» **Task details**:
Nothing in the records that follow should differ once you have copied them out.

(Stored data entries)
• • • • •

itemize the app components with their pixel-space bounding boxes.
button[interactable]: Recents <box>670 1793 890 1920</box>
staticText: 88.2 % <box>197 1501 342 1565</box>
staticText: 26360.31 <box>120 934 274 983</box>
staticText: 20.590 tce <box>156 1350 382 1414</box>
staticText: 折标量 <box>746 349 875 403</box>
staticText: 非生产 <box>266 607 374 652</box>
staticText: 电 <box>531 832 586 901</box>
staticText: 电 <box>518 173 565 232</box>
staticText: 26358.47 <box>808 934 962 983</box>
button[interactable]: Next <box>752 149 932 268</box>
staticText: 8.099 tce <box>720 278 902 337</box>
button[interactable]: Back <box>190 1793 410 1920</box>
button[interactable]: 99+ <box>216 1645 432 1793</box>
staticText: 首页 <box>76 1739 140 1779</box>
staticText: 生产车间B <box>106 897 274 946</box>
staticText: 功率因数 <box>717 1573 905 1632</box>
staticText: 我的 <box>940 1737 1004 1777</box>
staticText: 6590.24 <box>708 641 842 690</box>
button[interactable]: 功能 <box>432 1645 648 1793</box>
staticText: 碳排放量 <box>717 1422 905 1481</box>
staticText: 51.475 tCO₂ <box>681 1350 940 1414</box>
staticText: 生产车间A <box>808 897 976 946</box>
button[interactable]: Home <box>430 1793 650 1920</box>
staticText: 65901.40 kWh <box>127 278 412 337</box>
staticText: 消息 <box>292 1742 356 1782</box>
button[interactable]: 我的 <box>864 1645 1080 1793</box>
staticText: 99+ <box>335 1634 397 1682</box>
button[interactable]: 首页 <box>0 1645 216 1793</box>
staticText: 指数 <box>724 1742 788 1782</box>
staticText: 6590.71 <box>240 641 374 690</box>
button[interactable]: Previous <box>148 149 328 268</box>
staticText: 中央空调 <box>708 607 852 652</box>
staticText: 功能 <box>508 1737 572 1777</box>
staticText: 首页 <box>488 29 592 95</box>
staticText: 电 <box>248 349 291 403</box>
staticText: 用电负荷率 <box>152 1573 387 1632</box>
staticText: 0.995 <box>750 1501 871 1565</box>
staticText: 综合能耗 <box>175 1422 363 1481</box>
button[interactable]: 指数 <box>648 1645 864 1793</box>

• • • • •

» **Expected answer**:
itemize the app components with their pixel-space bounding boxes.
button[interactable]: Recents <box>670 1793 890 1920</box>
staticText: 88.2 % <box>197 1501 342 1565</box>
staticText: 26360.31 <box>120 934 274 983</box>
staticText: 20.590 tce <box>156 1350 382 1414</box>
staticText: 折标量 <box>746 349 875 403</box>
staticText: 非生产 <box>266 607 374 652</box>
staticText: 电 <box>531 832 586 901</box>
staticText: 电 <box>518 173 565 232</box>
staticText: 26358.47 <box>808 934 962 983</box>
button[interactable]: Next <box>752 149 932 268</box>
staticText: 8.099 tce <box>720 278 902 337</box>
button[interactable]: Back <box>190 1793 410 1920</box>
button[interactable]: 99+ <box>216 1645 432 1793</box>
staticText: 首页 <box>76 1739 140 1779</box>
staticText: 生产车间B <box>106 897 274 946</box>
staticText: 功率因数 <box>717 1573 905 1632</box>
staticText: 我的 <box>940 1737 1004 1777</box>
staticText: 6590.24 <box>708 641 842 690</box>
button[interactable]: 功能 <box>432 1645 648 1793</box>
staticText: 碳排放量 <box>717 1422 905 1481</box>
staticText: 51.475 tCO₂ <box>681 1350 940 1414</box>
staticText: 生产车间A <box>808 897 976 946</box>
button[interactable]: Home <box>430 1793 650 1920</box>
staticText: 65901.40 kWh <box>127 278 412 337</box>
staticText: 消息 <box>292 1742 356 1782</box>
button[interactable]: 我的 <box>864 1645 1080 1793</box>
staticText: 99+ <box>335 1634 397 1682</box>
button[interactable]: 首页 <box>0 1645 216 1793</box>
staticText: 指数 <box>724 1742 788 1782</box>
staticText: 6590.71 <box>240 641 374 690</box>
button[interactable]: Previous <box>148 149 328 268</box>
staticText: 中央空调 <box>708 607 852 652</box>
staticText: 功能 <box>508 1737 572 1777</box>
staticText: 首页 <box>488 29 592 95</box>
staticText: 电 <box>248 349 291 403</box>
staticText: 用电负荷率 <box>152 1573 387 1632</box>
staticText: 0.995 <box>750 1501 871 1565</box>
staticText: 综合能耗 <box>175 1422 363 1481</box>
button[interactable]: 指数 <box>648 1645 864 1793</box>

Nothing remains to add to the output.